Output should begin at the line holding "LOIR-ET-CHER" and end at the last line of the entries; print those lines verbatim and no others.

#####

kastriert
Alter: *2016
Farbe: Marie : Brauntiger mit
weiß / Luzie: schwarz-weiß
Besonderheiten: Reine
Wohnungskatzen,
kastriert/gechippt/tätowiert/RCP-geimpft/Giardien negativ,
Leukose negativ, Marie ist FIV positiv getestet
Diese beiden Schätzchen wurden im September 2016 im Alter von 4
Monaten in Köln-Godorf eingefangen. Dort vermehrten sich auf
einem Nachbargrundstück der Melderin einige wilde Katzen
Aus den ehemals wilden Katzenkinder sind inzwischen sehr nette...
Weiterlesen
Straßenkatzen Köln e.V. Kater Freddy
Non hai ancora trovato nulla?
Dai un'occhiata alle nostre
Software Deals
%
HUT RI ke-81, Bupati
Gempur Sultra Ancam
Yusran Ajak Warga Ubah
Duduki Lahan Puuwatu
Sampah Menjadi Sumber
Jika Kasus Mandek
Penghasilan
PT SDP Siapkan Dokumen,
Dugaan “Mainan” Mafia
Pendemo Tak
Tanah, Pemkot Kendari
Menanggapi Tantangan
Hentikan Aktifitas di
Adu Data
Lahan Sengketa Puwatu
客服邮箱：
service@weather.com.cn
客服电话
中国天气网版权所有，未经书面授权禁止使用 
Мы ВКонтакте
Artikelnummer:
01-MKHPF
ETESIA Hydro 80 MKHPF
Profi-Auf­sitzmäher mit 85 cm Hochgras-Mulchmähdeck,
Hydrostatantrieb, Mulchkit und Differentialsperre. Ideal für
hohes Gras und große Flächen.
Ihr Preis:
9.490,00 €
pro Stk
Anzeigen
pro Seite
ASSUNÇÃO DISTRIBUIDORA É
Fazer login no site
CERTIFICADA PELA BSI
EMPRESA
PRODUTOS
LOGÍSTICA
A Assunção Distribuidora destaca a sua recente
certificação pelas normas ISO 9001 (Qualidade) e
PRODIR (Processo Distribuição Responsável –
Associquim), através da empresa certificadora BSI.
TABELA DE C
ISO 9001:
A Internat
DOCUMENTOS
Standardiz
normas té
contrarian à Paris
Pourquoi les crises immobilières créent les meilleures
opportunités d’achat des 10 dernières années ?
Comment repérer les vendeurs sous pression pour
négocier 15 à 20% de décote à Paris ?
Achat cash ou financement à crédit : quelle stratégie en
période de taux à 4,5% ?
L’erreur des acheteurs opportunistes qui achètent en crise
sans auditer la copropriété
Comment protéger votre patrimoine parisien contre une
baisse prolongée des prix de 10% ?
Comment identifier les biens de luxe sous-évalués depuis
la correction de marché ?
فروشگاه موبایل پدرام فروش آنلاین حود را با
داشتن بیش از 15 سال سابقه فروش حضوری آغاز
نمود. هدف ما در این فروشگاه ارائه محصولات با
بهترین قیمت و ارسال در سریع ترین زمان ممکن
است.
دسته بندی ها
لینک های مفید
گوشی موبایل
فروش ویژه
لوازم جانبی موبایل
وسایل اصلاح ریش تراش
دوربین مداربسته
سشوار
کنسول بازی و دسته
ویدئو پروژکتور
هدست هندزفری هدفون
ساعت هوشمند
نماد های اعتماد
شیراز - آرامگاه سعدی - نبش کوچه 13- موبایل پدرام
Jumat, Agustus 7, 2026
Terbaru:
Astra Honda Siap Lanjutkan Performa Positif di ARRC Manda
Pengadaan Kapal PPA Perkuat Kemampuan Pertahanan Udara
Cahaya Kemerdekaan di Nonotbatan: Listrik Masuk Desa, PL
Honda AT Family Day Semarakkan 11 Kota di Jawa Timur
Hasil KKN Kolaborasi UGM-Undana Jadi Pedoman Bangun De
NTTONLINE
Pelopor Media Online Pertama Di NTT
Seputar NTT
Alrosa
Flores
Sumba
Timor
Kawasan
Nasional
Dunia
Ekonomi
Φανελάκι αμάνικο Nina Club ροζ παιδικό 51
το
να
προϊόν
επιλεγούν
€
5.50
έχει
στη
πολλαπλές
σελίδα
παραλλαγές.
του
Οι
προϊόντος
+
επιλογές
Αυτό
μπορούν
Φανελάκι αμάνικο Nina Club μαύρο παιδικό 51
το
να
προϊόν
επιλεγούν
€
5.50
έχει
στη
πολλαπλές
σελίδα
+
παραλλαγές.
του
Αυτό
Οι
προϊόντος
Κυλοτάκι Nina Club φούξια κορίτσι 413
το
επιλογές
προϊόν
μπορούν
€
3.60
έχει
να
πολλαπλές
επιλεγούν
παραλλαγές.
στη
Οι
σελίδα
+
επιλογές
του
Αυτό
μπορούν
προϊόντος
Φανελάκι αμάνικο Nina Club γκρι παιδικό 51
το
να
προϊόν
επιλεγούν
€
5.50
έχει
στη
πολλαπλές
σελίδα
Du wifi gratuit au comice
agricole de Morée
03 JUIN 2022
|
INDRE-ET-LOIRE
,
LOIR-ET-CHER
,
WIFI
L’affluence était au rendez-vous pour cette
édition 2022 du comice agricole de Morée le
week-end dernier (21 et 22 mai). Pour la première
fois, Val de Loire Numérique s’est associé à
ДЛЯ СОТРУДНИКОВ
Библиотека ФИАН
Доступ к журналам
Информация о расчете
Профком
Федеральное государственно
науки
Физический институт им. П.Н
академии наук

#####

■ **Solved problem**:
LOIR-ET-CHER
,
WIFI
L’affluence était au rendez-vous pour cette
édition 2022 du comice agricole de Morée le
week-end dernier (21 et 22 mai). Pour la première
fois, Val de Loire Numérique s’est associé à
ДЛЯ СОТРУДНИКОВ
Библиотека ФИАН
Доступ к журналам
Информация о расчете
Профком
Федеральное государственно
науки
Физический институт им. П.Н
академии наук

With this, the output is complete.